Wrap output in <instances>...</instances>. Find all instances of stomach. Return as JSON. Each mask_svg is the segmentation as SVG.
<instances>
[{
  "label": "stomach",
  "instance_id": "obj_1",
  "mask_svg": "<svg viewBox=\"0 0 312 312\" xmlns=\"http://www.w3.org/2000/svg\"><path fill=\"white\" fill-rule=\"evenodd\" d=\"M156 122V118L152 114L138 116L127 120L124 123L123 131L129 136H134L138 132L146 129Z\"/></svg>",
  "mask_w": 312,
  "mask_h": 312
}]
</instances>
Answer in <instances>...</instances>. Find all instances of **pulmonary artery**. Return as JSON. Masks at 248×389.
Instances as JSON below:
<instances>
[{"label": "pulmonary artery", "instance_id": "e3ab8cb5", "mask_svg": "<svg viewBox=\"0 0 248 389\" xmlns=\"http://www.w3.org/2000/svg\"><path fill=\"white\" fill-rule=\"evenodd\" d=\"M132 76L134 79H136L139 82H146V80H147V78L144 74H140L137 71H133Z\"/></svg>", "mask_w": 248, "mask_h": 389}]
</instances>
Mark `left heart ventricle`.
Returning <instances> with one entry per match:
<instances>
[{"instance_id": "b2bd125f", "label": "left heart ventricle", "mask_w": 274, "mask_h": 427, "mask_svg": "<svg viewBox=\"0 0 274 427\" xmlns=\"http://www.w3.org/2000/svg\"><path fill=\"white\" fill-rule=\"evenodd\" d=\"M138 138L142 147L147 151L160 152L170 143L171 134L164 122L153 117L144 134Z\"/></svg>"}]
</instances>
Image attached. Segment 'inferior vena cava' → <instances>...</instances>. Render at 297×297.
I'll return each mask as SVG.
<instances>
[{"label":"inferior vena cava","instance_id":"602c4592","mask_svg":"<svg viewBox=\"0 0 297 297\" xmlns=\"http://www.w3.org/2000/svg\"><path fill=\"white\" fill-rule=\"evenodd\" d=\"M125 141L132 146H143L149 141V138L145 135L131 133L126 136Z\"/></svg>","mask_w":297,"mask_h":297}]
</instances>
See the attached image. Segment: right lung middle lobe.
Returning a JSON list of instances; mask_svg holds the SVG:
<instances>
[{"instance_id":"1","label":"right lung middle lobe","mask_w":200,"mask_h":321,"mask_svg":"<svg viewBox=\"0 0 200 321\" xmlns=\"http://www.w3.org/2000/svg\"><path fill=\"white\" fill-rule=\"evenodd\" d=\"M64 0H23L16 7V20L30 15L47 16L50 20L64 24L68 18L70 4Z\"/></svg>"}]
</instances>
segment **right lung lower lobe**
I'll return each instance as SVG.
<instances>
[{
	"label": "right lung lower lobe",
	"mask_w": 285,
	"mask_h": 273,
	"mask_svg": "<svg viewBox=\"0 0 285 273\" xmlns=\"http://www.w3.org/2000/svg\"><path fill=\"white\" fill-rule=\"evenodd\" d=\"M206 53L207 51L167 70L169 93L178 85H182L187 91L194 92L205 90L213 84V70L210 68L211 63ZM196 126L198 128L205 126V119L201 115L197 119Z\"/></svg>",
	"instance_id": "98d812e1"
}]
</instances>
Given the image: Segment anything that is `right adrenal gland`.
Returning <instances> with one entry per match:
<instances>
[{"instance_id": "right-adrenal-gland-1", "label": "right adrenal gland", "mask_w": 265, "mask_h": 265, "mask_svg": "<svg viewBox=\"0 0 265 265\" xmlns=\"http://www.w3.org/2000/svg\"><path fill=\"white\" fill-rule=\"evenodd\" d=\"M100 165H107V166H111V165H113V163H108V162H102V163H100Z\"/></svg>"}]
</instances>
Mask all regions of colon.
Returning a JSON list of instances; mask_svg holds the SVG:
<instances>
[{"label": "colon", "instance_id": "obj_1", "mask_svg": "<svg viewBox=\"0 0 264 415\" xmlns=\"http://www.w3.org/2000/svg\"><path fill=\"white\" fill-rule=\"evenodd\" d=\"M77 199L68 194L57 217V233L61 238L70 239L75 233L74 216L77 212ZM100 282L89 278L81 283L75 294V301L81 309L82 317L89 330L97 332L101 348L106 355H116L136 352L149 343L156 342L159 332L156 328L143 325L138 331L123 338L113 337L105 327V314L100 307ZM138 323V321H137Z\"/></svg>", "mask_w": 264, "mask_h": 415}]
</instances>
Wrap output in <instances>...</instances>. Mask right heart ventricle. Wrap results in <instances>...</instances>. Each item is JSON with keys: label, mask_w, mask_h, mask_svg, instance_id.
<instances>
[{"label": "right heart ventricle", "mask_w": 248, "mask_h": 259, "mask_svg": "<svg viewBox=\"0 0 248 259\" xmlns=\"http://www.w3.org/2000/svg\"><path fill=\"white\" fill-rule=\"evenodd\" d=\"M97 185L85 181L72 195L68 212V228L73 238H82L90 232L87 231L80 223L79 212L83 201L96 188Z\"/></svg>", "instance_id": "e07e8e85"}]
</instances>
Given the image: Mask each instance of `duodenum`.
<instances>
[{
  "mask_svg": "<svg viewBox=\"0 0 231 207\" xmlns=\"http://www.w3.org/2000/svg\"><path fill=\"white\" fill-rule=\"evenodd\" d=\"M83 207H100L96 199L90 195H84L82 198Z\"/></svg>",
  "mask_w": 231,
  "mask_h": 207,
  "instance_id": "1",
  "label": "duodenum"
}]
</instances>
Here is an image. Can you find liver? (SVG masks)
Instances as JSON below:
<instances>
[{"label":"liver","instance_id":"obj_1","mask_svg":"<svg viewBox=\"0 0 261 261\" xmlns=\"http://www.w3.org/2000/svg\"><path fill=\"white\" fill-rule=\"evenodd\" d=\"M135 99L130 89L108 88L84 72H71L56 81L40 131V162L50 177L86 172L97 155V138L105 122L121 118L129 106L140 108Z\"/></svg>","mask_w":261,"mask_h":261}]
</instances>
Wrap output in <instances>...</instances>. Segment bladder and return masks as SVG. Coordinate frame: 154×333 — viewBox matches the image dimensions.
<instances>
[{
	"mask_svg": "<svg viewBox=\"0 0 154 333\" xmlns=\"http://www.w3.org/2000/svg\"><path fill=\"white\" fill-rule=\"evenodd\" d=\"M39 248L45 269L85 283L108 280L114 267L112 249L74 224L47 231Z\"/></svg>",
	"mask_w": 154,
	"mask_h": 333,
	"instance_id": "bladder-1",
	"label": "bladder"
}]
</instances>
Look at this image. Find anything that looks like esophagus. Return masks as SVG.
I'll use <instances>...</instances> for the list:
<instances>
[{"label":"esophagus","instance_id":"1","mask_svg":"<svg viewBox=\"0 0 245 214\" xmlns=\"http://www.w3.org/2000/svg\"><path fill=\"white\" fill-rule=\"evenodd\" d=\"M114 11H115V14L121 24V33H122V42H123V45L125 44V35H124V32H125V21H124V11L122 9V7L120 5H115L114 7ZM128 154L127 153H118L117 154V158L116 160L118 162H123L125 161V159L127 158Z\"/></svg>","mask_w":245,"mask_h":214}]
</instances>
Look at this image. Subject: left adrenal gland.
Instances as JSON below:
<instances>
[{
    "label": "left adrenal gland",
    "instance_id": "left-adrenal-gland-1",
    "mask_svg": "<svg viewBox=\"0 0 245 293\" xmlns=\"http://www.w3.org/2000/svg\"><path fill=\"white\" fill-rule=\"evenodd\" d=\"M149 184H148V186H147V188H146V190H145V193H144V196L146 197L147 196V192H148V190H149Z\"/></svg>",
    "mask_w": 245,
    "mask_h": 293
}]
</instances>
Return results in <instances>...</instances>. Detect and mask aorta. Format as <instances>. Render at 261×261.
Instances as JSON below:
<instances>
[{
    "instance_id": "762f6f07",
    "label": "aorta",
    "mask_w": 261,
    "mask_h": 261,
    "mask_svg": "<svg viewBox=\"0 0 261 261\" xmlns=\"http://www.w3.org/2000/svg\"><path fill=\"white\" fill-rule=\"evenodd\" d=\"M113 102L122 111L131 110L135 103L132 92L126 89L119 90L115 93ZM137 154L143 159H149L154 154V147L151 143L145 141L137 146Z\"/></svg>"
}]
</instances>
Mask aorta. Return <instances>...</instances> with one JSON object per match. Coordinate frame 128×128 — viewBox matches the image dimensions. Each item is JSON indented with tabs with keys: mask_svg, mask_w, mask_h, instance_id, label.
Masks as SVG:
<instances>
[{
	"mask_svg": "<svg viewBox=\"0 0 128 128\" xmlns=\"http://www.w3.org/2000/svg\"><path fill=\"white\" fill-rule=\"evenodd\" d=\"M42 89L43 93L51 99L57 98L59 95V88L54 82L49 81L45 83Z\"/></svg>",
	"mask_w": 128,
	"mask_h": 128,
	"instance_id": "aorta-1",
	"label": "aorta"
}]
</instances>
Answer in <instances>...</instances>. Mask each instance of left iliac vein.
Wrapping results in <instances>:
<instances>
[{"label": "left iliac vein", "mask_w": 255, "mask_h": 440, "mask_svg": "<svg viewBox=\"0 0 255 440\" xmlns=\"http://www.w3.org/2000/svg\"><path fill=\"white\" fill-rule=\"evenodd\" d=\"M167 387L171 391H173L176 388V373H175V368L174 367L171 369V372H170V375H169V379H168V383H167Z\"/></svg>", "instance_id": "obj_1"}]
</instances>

EXERCISE PROMPT –
An exact copy of the lines from the one containing "Look at this image. Subject: left" through the last line of the material, both included, is to be printed, and nothing else.

TASK RESPONSE –
Look at this image. Subject: left adrenal gland.
Instances as JSON below:
<instances>
[{
    "label": "left adrenal gland",
    "instance_id": "left-adrenal-gland-1",
    "mask_svg": "<svg viewBox=\"0 0 245 293\" xmlns=\"http://www.w3.org/2000/svg\"><path fill=\"white\" fill-rule=\"evenodd\" d=\"M149 184H148V186H147V188H146V190H145V193H144V196L146 197L147 196V192H148V190H149Z\"/></svg>",
    "mask_w": 245,
    "mask_h": 293
}]
</instances>
Return results in <instances>...</instances>. Detect and mask aorta. Format as <instances>. Render at 261×261.
Instances as JSON below:
<instances>
[{
    "instance_id": "762f6f07",
    "label": "aorta",
    "mask_w": 261,
    "mask_h": 261,
    "mask_svg": "<svg viewBox=\"0 0 261 261\" xmlns=\"http://www.w3.org/2000/svg\"><path fill=\"white\" fill-rule=\"evenodd\" d=\"M113 102L122 111L131 110L135 103L132 92L126 89L119 90L115 93ZM137 154L143 159H149L154 154V147L151 143L145 141L137 146Z\"/></svg>"
}]
</instances>
Mask aorta. Return <instances>...</instances> with one JSON object per match. Coordinate frame 128×128 — viewBox matches the image dimensions. Each item is JSON indented with tabs with keys: mask_svg, mask_w, mask_h, instance_id, label.
Masks as SVG:
<instances>
[{
	"mask_svg": "<svg viewBox=\"0 0 128 128\" xmlns=\"http://www.w3.org/2000/svg\"><path fill=\"white\" fill-rule=\"evenodd\" d=\"M42 89L43 93L51 99L57 98L59 95V88L54 82L49 81L45 83Z\"/></svg>",
	"mask_w": 128,
	"mask_h": 128,
	"instance_id": "aorta-1",
	"label": "aorta"
}]
</instances>
Answer in <instances>...</instances>. Mask each instance of left iliac vein.
Wrapping results in <instances>:
<instances>
[{"label": "left iliac vein", "mask_w": 255, "mask_h": 440, "mask_svg": "<svg viewBox=\"0 0 255 440\" xmlns=\"http://www.w3.org/2000/svg\"><path fill=\"white\" fill-rule=\"evenodd\" d=\"M167 387L171 391H173L176 388V373H175V368L174 367L171 369V372H170V375H169V379H168V383H167Z\"/></svg>", "instance_id": "obj_1"}]
</instances>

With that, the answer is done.